This experiment seeks to examine the validity of antenna testing using DXplorer.net.
Two identical antennas (Chameleon P-Loops) were erected in an open flat area. The area was clear of any obstructions. The antennas were 30 metres apart and orientated in the same way (approx. 064 mag). they were placed so that they sat in the predicted nulls of each other to reduce interactions. The base of the antennas were 1.2 m above ground level. Each antenna was connected to an identical WSPRlite. Both WSPRlites were set to 200mW, 30m band, 50% repeat rate. The experiment commenced at 1100 local and continued until 1545 local time (3.75 hours)
Antenna 1 = G32CWI, Antenna 2 = G33CWI
Results and discussion
During the test period 1007 reports were gained from 24 separate receiving stations. Data was analysed in real-time using DXplorer.net.
Distribution of Reporting Stations
The reporting stations were distributed to the east of the test site. Of the 24 stations, 20 received transmissions from both antennas, 2 received transmissions from antenna 1 only and 2 others received transmission from antenna 2 only. The reception report from EA8 is a notable outlier and will be discussed later.
The DX10 metric is described here.
The average DX10 metric for the reporting period slightly favours antenna 1 (G32CWI). This is almost entirely due to the effect of the single report that this antenna received from EA8. The difference in the DX10 metric between the antennas is 10%.

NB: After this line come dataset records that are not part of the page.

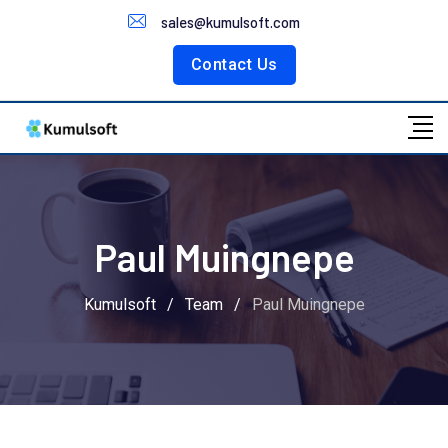
Customer Portal
sales@kumulsoft.com
Contact Us
Paul Muingnepe
Kumulsoft
/
Team
/
Paul Muingnepe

The DX10 graph for the period shows the very close correlation for the antennas. The only divergence from this being the persistence period from 12:12-13:10 for the single EA8 spot (DX10 spots have a 1 hour persistence).
This experiment shows that DXplorer.net is a valid tool for antenna and site comparisons. While more validation tests will be needed, it will be possible to use it with some confidence for both antenna and site evaluation.